++++ Records provided

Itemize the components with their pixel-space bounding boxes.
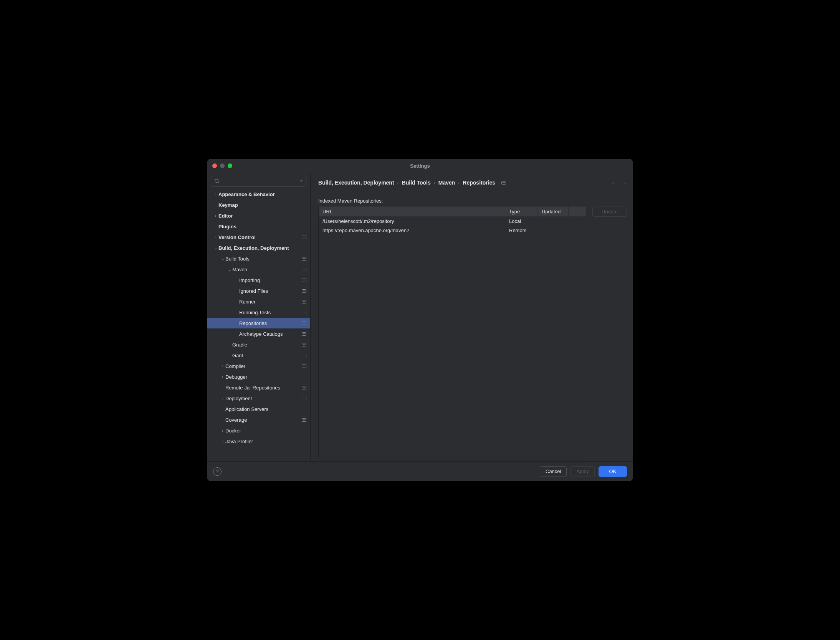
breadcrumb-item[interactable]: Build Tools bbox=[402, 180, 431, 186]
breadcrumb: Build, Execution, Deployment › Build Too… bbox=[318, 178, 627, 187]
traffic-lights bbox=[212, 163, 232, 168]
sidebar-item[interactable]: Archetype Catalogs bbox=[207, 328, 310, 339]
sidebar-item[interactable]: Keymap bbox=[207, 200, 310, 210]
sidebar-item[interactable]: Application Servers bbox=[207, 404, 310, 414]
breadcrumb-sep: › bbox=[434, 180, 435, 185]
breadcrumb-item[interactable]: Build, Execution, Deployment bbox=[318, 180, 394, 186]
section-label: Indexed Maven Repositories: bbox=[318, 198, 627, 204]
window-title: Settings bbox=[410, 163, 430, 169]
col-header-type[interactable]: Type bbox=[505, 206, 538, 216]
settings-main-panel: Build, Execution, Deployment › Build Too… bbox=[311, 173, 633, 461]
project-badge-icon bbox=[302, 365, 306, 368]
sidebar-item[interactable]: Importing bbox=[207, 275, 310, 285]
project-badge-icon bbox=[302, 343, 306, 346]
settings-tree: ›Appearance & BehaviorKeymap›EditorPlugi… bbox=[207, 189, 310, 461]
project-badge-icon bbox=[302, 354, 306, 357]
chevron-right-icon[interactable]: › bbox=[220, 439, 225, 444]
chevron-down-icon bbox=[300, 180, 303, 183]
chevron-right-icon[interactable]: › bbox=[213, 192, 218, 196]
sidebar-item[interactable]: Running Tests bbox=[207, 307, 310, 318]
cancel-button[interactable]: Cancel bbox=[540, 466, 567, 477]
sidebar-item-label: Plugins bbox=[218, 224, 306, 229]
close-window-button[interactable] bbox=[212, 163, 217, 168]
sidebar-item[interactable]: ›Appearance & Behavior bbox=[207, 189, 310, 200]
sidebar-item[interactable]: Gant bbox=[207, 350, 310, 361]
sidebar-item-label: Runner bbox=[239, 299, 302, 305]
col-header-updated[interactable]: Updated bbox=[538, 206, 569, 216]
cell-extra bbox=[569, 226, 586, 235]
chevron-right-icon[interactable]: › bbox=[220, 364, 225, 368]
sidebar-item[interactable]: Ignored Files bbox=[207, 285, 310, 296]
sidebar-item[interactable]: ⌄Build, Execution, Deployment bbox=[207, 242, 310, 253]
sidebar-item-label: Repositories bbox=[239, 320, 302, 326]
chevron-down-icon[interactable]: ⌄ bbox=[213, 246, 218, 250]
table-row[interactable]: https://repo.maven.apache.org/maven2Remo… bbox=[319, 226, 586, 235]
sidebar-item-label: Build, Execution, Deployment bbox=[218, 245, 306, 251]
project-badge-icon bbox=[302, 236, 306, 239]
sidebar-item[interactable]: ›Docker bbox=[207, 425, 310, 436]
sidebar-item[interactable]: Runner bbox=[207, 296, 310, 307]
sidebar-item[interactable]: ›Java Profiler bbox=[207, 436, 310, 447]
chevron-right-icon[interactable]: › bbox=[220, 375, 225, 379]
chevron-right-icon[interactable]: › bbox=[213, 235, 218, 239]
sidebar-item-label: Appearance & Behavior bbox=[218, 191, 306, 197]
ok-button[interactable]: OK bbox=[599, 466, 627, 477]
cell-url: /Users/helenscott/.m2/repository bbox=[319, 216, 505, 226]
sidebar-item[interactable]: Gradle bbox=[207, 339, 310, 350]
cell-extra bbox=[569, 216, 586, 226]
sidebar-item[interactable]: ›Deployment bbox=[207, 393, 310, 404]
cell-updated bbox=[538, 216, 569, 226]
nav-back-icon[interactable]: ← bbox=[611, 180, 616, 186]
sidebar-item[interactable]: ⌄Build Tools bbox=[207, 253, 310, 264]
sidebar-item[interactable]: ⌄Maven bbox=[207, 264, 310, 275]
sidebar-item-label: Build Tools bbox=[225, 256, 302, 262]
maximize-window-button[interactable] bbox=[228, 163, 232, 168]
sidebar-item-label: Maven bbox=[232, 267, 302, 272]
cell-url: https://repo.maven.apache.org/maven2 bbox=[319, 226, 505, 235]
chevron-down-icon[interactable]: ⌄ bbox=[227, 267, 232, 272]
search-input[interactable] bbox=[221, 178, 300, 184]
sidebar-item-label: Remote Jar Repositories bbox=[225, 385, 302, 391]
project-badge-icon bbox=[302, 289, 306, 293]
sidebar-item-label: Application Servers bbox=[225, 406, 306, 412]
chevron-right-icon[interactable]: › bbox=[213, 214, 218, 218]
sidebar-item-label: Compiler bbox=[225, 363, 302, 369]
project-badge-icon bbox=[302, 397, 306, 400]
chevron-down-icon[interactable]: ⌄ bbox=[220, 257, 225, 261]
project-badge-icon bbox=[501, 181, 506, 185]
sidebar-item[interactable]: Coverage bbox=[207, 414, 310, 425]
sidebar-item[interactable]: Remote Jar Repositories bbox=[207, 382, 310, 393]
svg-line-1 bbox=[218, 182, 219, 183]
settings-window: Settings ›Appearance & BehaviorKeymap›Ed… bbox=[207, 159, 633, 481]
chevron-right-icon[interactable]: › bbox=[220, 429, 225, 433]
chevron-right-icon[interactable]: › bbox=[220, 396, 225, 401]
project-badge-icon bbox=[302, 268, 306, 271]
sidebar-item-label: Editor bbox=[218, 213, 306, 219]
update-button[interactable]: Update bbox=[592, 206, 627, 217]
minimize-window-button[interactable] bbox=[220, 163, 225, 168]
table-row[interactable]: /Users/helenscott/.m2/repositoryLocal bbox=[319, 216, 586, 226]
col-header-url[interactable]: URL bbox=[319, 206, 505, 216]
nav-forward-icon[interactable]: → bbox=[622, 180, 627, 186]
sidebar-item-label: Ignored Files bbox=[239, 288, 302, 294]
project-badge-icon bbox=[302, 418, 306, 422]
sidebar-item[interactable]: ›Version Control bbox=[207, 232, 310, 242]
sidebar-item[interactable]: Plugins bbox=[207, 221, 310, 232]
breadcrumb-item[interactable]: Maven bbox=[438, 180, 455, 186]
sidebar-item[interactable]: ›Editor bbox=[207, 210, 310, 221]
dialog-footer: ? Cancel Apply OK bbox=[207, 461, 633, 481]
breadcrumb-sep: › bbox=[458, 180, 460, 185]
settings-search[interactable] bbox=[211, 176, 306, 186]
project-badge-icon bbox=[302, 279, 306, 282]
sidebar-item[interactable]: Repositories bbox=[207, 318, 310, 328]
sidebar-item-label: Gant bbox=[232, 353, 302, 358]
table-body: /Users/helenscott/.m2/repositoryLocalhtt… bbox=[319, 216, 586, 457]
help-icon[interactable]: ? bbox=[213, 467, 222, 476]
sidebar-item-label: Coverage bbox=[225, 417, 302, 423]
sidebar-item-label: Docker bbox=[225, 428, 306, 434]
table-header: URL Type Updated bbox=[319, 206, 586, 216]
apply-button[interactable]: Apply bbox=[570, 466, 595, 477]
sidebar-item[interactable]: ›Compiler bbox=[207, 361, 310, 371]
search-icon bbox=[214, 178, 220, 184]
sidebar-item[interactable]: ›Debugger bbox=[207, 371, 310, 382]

++++++++

= Exercise directions =
Go line by line through the entries above and tally those that hold the word "search"; give the tally alone.

= Response area =
3